Le rapport qui relance la question des drogues prises par Hitler

Un document secret de l’armée américaine, remis en lumière par Channel 4, décrit Adolf Hitler comme un consommateur régulier de méthamphétamine.

Historien consultant un rapport sur Hitler
Image d'illustration. Un rapport relance la question des drogues. — ADN

En bref

  • Adolf Hitler prenait régulièrement de la méthamphétamine
  • L’addiction est décrite comme confirmée dès 1943
  • Un rapport américain écarte d’autres rumeurs physiques

La guerre a aussi circulé dans les veines. Un documentaire de Channel 4 remet en lumière un rapport secret de l’armée américaine qui décrit Adolf Hitler comme un consommateur régulier de méthamphétamine, la substance aujourd’hui connue sous le nom de « crystal meth ».

Une drogue d’abord pensée pour tenir

Apparue en 1937, la méthamphétamine servait au départ à traiter l’asthme. Mais l’armée allemande y a vite vu autre chose, un produit capable de repousser la fatigue et de maintenir la concentration.

Pendant le début de la Seconde Guerre mondiale, les soldats allemands ont ainsi été encouragés à en prendre pour rester éveillés. Le mécanisme est simple, et brutal, plus d’énergie sur le moment, puis le revers. Le caractère addictif du produit s’est manifesté rapidement, avec des symptômes de manque chez de nombreux militaires et des cas de toxicomanie.

Chez Hitler, une consommation installée

Dans le cas de Adolf Hitler, la méthamphétamine ne semble pas avoir été un détail. Le rapport évoque un homme déjà grand consommateur de médicaments, qui testait aussi des traitements non reconnus prescrits par son médecin personnel.

Le schéma, lui, est limpide. Des stimulants pour tenir, des sédatifs pour dormir. En gros, un usage destiné à régler artificiellement le corps selon les besoins du moment. L’addiction de Hitler est présentée comme confirmée à partir de 1943.

Ce point compte, parce qu’il replace cette consommation dans une période où le régime nazi entre dans une phase plus tendue de la guerre. Le contraste est fort, un chef censé incarner le contrôle s’appuie en réalité sur des substances très lourdes.

L’été 1943 comme moment révélateur

Un épisode précis ressort.
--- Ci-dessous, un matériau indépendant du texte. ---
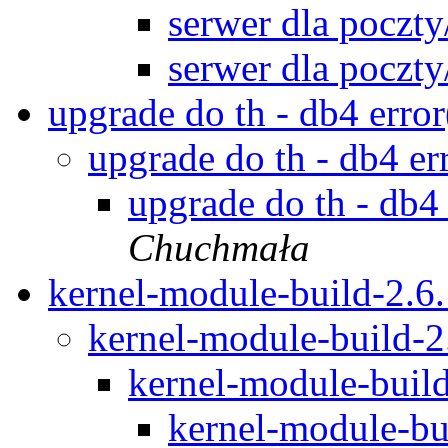
serwer dla pocz
serwer dla pocz
upgrade do th - db4 erro
upgrade do th - db4 e
upgrade do th - db4
Chuchmała
kernel-module-build-2.6
kernel-module-build-2
kernel-module-buil
kernel-module-bu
La consommation de méthamphétamine par Adolf Hitler a été constatée avant une rencontre avec Benito Mussolini, en juillet 1943.

Ce jour-là, Hitler se serait montré très agité, au point de rendre l’entrevue houleuse. Ce n’est pas la preuve de tout, mais c’est un indice concret, situé, daté, qui donne du poids au dossier.

Le même rapport des services secrets américains n’a pas validé d’autres rumeurs longtemps relayées sur sa vie intime ou sur une supposée anomalie de ses organes sexuels. Bon, le document ne ferme pas tous les débats historiques, mais il resserre clairement le sujet sur ce qu’il établit, une consommation régulière de drogues, et en particulier de méthamphétamine.

Vos questions, nos réponses

Pourquoi la méthamphétamine intéressait-elle les militaires ?

Parce qu’elle agit comme un stimulant puissant. Dans le contexte de guerre évoqué ici, elle était recherchée pour aider à rester éveillé plus longtemps et pour limiter la sensation de fatigue, au moins sur une courte durée.

Que signifie exactement une addiction confirmée en 1943 ?

Cela veut dire que le rapport présenté situe à cette date un usage assez net pour parler de dépendance, donc pas une prise occasionnelle ou anecdotique. On parle d’un recours installé, avec une logique de consommation répétée.

Le rapport dit-il autre chose sur l’état de santé d’Adolf Hitler ?

Oui, à sa manière. Il montre surtout un recours large aux médicaments, avec des stimulants et des sédatifs, ainsi que des traitements non reconnus. En revanche, il ne confirme pas certaines rumeurs anciennes sur sa sexualité ou sur son anatomie.

Pourquoi l’épisode avec Benito Mussolini est-il autant cité ?

Parce qu’il donne un point d’appui très concret. Il y a une date, un contexte diplomatique et une description du comportement d’Hitler, présenté comme agité avant une entrevue difficile avec Mussolini. Pour un dossier historique, ce type de scène pèse plus qu’une affirmation générale.